(Dataset items)
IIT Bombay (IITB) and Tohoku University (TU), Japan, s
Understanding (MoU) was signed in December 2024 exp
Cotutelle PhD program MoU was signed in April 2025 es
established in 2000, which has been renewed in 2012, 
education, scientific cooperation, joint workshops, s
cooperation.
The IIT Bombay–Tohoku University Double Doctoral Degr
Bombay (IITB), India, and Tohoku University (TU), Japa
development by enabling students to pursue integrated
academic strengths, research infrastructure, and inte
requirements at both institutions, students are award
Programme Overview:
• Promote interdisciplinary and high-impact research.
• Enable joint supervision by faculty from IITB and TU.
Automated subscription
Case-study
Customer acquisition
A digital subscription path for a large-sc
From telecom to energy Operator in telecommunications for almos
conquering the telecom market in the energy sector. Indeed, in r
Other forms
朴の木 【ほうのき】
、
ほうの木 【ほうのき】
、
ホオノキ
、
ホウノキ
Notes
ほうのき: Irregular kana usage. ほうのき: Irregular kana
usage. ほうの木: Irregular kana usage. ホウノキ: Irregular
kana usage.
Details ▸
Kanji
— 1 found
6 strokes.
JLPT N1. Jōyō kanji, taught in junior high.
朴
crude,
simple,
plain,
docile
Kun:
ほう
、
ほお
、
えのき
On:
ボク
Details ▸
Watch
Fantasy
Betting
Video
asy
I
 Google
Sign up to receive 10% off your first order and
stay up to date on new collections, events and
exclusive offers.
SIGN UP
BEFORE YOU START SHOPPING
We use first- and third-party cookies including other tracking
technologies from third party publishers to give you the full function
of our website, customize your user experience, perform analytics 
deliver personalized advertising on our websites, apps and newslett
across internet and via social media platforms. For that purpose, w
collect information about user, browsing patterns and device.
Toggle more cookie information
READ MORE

| Required work |
Give the number of lines in the data that contain the string "your" and nothing more.

| Response for this exercise |
2